Phase 2 study data indicates ‘dose-dependent improvement in lung function’ for TNIK-targeting therapeutic.
Generative AI-powered longevity biotech Insilico Medicine has reported positive preliminary results from its Phase 2a clinical trial for ISM001-055, a novel first-in-class drug for the treatment of idiopathic pulmonary fibrosis (IPF). The company says the trial data shows its AI-designed drug has a favorable safety profile and a dose-dependent improvement in lung function, as measured by forced vital capacity (FVC), a key metric in IPF treatment.
IPF is a chronic, progressive disease marked by irreversible scarring of lung tissue, which leads to severe impairment in respiratory function. Affecting roughly 5 million people worldwide, the condition typically presents in individuals between the ages of 60 and 70, and has a median survival rate of 3 to 4 years after diagnosis.
ISM001-055 targets TNIK (Traf2- and Nck-interacting kinase), a protein involved in pathological fibrosis of the lungs, which contributes to the progressive decline in lung function in IPF patients. Insilico’s proprietary AI platform played a pivotal role in the discovery and design of ISM001-055, leveraging deep generative models and machine learning to identify TNIK as a novel therapeutic target in IPF. The drug’s development was detailed in a March 2024 paper in Nature Biotechnology, which described the preclinical evaluations and initial clinical studies that supported its advancement into later-stage testing.
The 12-week Phase 2a clinical trial enrolled 71 patients across 21 sites in China, with participants receiving either a placebo or varying doses of the drug: 30 mg once or twice daily, or 60 mg once daily. The trial’s primary endpoint was safety, and secondary efficacy endpoints included changes in lung function. The results indicated that the drug was well-tolerated across all dose levels, with the highest dose group (60 mg once daily) showing the most significant improvement in FVC.
“These results are very encouraging, particularly the dose-dependent response in FVC,” said trial investigator Dr Toby M Maher, an expert in interstitial lung disease. “IPF is a devastating disease, and seeing improvements in lung function over just 12 weeks of treatment is a promising indication that ISM001-055 may provide a new therapeutic option for patients.”
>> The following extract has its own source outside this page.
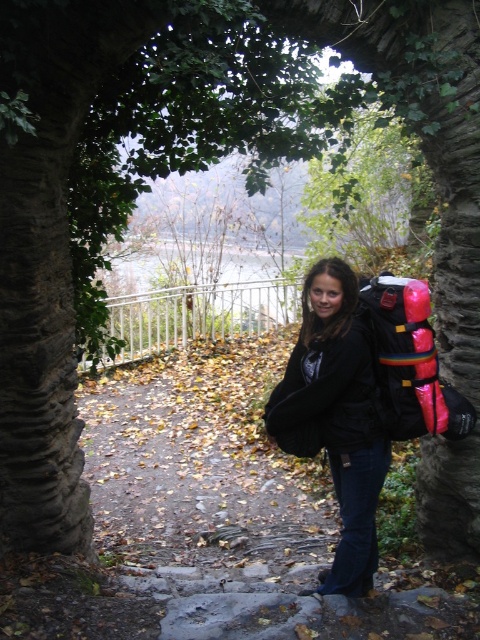 Consider the image. You are a photographer planning to take a portrait of the person in the scene. To ensure both the black matte jacket at center and the rubberized pink backpack at right are clearly visible in the frame, should you adjust your camera to focus on the jacket or the backpack?

You should focus on the black matte jacket at center because it is in front of the rubberized pink backpack at right, making it closer to the camera. This ensures the jacket remains sharp while the backpack will still be in acceptable focus due to its position behind.

You are a photographer trying to capture a photo of the person standing under the archway. You want to ensure both the black matte jacket at center and the rubberized pink backpack at right are clearly visible in the frame. Based on their sizes, which object should you focus on to ensure both are in focus?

Validation of AI drug discovery?
Insilico’s leadership hailed the data as a potentially significant breakthrough, not only in IPF treatment but also as a validation of AI-driven drug discovery.
“This study result represents a critical milestone in AI-powered drug discovery and in my life to date,” said Dr Alex Zhavoronkov, co-CEO of Insilico. “While we expected the drug to be safe, we did not expect to see such a clear dose-dependent efficacy signal after such a short dosing period. IPF is a very diverse disease, and it is very rare to see improvement in FVC. With our novel TNIK inhibitor, we attempted to go after what we think is a common mechanism in fibrotic diseases and in aging to maximize indication expansion potential.”
“I am excited to see that ISM001-055 demonstrated obvious clinical efficacy in IPF patients in only 3-months treatment,” added Dr Feng Ren, co-CEO and CSO of Insilico. “While preliminary, this clinical data is certainly encouraging, and provides the clinical validation of AI-powered drug R&D for both novel target and novel molecule.”
Insilico now plans to engage regulatory authorities to discuss a more extensive Phase 2b trial. This next phase is expected to involve longer treatment periods and larger patient cohorts to further evaluate the drug’s efficacy and safety. In addition to the trial conducted in China, a parallel Phase 2a study is currently underway in the United States, with patient enrollment ongoing. The company says drug’s ability to target a common mechanism in fibrotic diseases also raises the possibility of expanding its use to other conditions beyond IPF, opening doors for broader therapeutic applications.
Scientific leaders also weighed in on the news and its wider implications for AI drug discovery and design.
“Last year, I presented a lecture on how generative AI can help with end-to-end drug discovery from disease modeling and target identification to generation of novel drugs with the desired properties and purposing it to a specific disease,” said Michael Levitt, PhD, the 2013 Nobel Laureate in Chemistry. “I used Insilico’s TRAF2 and NCK-interacting kinase (TNIK) inhibitor as a case study going from 0 to Phase 1. The fact that this same drug demonstrated efficacy in addition to safety in a Phase 2a study is extraordinary and represents a true first in this new era of AI-powered drug discovery.”
“With all the hype that surrounds the potential of generative AI in drug discovery and many other potential applications, it is thrilling see to the dose dependence of ISM001-055 in Insilico Medicine’s Phase 2a IPF clinical trial,” said the renowned geneticist Charles Cantor, PhD.